Blackstone raises $20.5bn for largest-ever real estate fund

Blackstone Group has finished raising the largest commercial real estate fund ever, with $20.5bn of commitments despite an increasingly tough commercial property market.

The giant investment firm, which had $153.6bn in real estate assets under management at the end of the second quarter, has been the world’s leading real estate fundraiser.

Before it closed the most recent global fund, Blackstone accounted for five of the top 10 largest real estate funds ever raised, according to data firm Preqin. Its previous real estate fund, which closed in 2015, raised $15.8bn, which was the record until now.

The firm’s success in raising money partly reflects a record of double-digit returns. Blackstone’s “opportunistic” funds — which take higher risks in pursuit of higher returns — have delivered annual average net returns of 15% over the past 27 years, according to company filings.
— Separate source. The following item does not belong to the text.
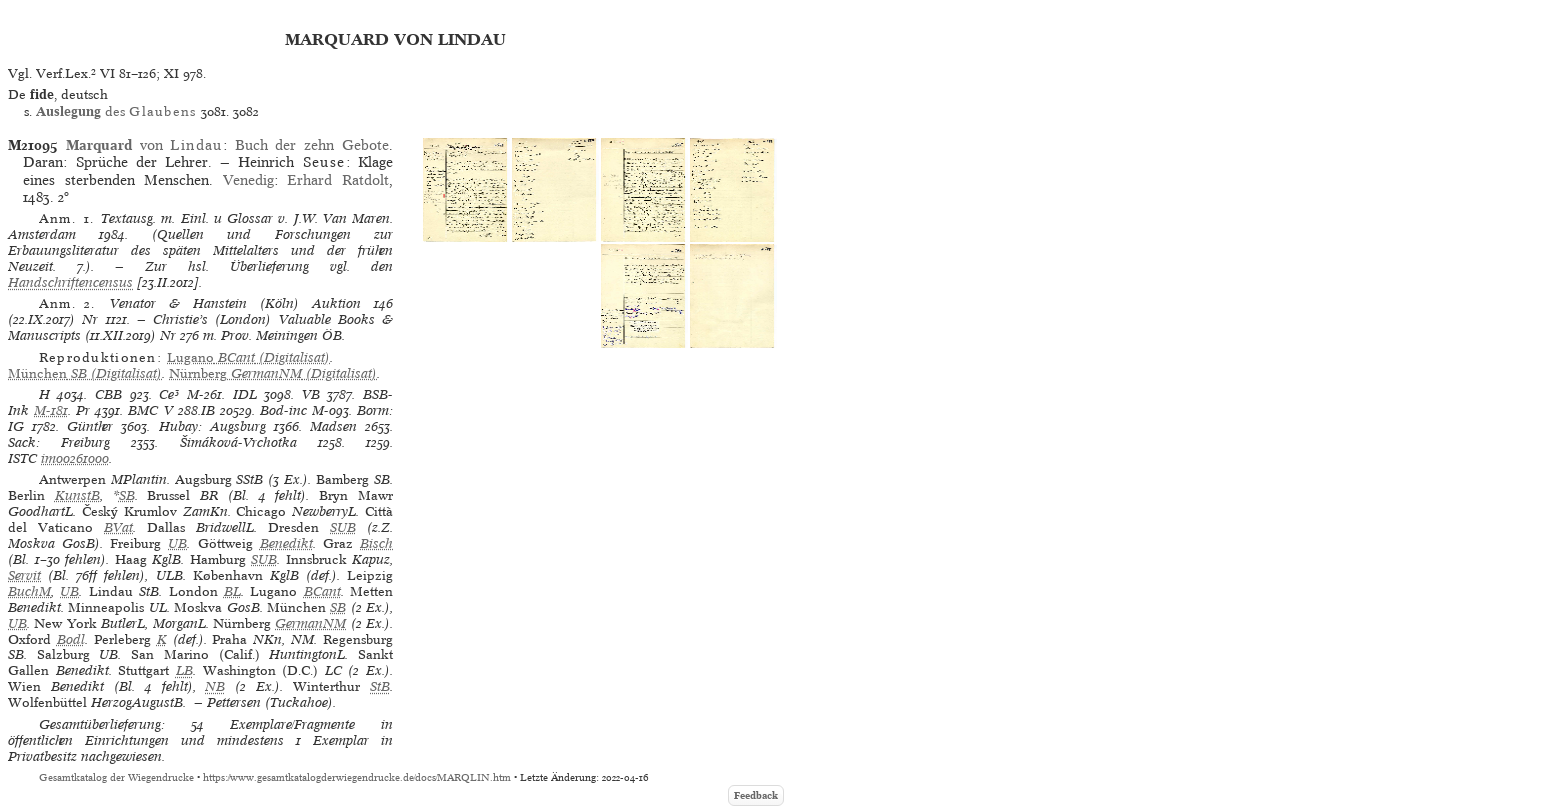  What do you see at coordinates (322, 591) in the screenshot?
I see `BCant` at bounding box center [322, 591].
Blackstone also has been a leader in recent years because pension funds, endowments and other investors have been gravitating towards big brand names in the private equity world. Another successful fundraiser, Toronto-based Brookfield Asset Management closed a $15bn fund earlier this year.
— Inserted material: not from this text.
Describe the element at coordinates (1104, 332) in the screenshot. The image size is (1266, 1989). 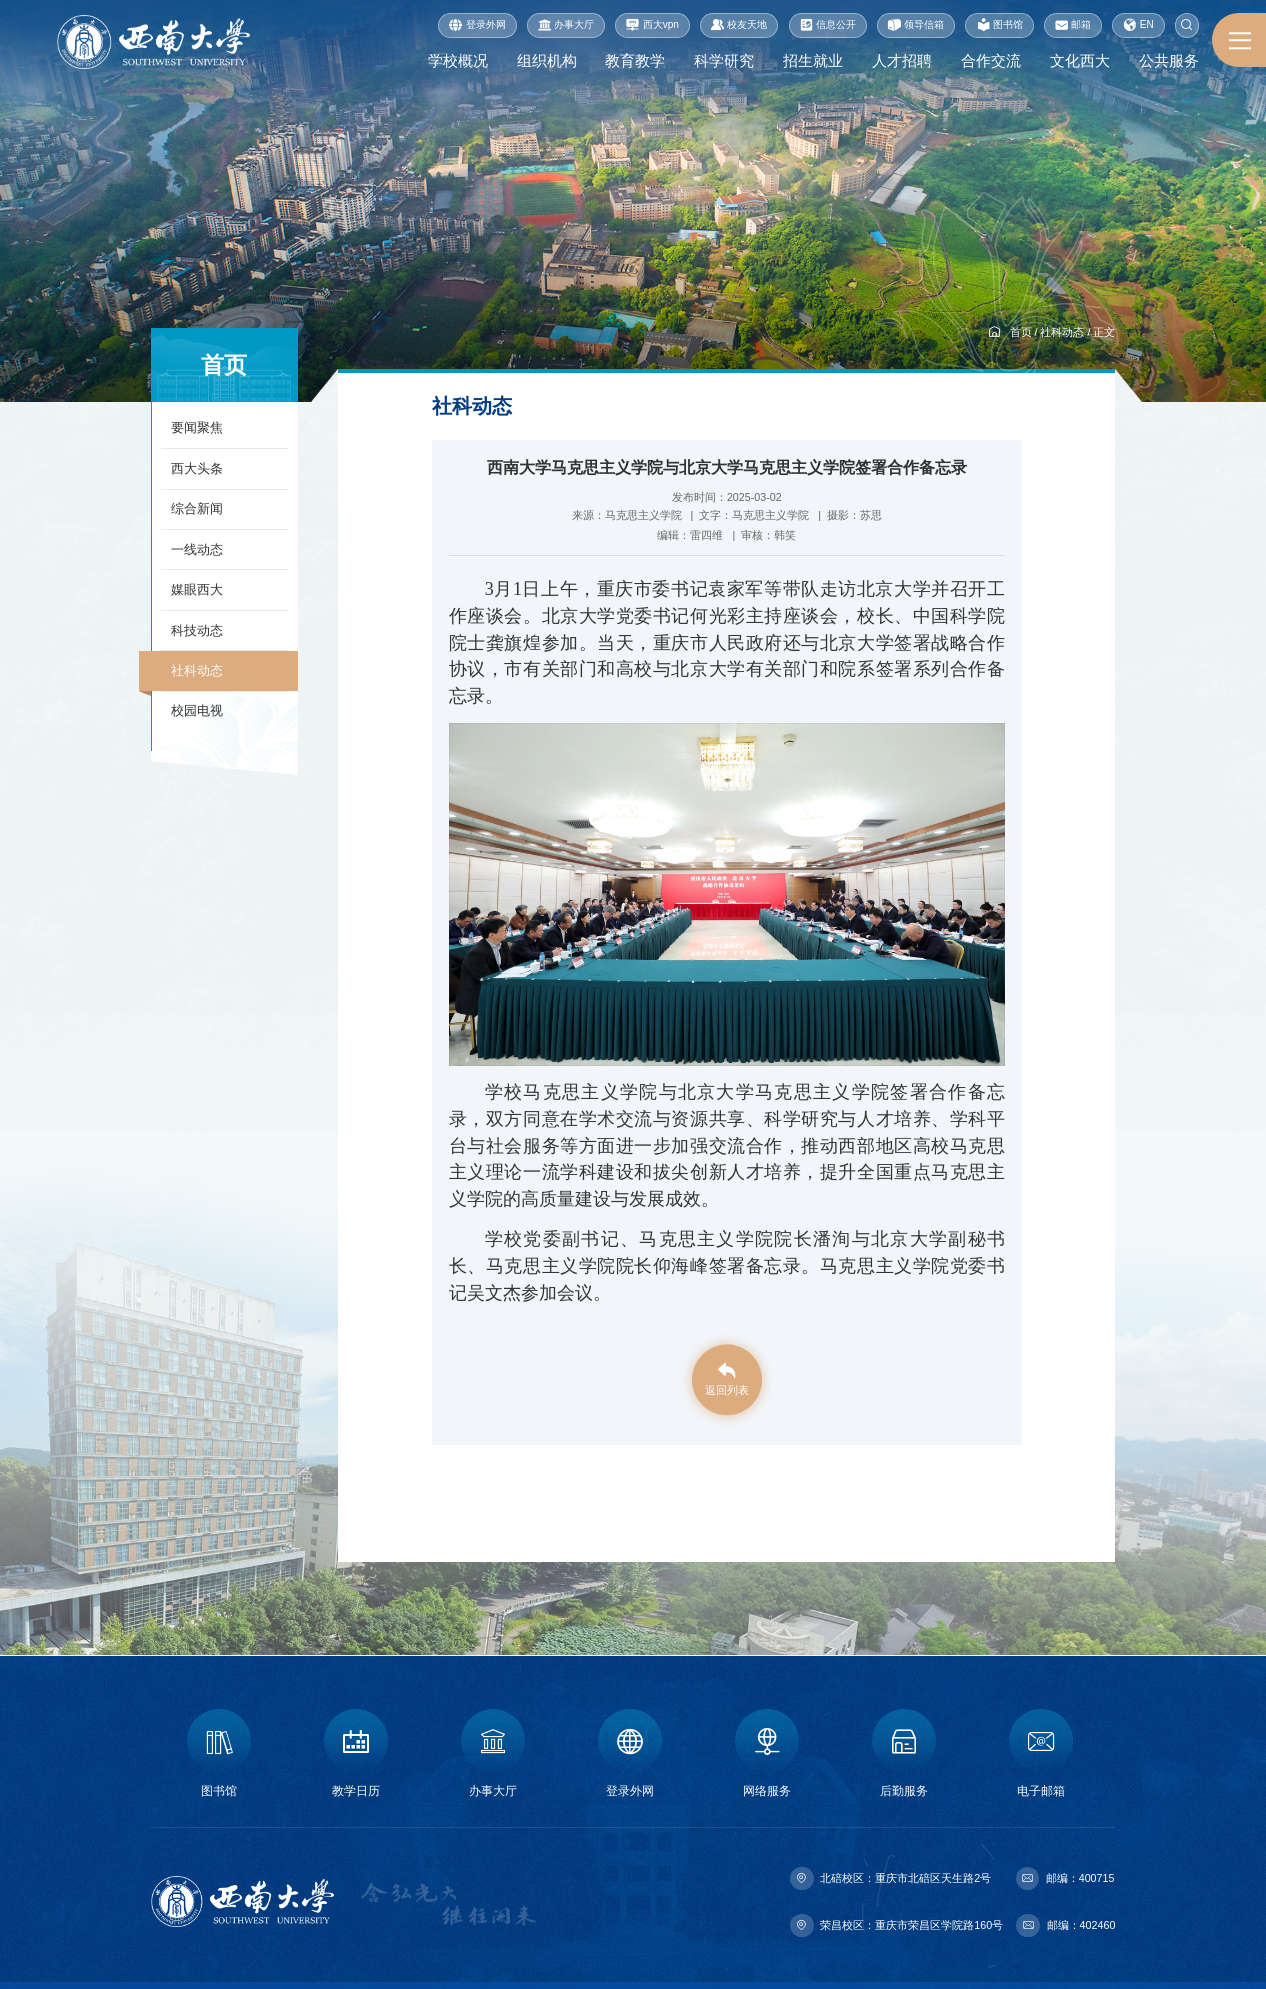 I see `正文` at that location.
Blackstone has pursued a strategy of buying, fixing up and selling office buildings, warehouses, stores and other property. Jonathan Gray, the former head of the business last year, was promoted to president and chief operating officer and he is widely seen as heir apparent to Blackstone chief executive Stephen Schwarzman.

But high returns have gotten tougher late in this real estate cycle, compared with the early years of the recovery when values were rising sharply. These days funds depend more on increasing the incomes of the properties they buy, which requires a good eye for location and smart strategies for boosting rents and occupancies.
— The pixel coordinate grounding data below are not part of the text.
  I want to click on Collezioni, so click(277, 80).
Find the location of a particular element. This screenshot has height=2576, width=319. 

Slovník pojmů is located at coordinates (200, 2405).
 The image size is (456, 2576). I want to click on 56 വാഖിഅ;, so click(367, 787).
Some private equity firms are stockpiling cash, partly because they are having difficulty finding properties to buy and partly because deals might be more plentiful in a downturn when owners are distressed. As of September, firms had $334.8bn of “dry powder,” compared with $243.6bn at the end of 2016, according to Preqin.

Blackstone executives have said they have had no difficulty finding deals. “Despite the challenging investment environment we deployed a record $56bn over the past 12 months,” said Gray in July during a second-quarter earnings call.

One of Blackstone’s real estate strategies has been to focus on industrial property that is seeing strong demand partly due to the growth of online shopping. Earlier this year, the firm said it would buy a network of U.S. warehouses and distribution centers from Singapore-based GLP for $18.7bn. 

That purchase is expected to close in the coming weeks. The firm’s opportunistic funds contributed $13.4bn.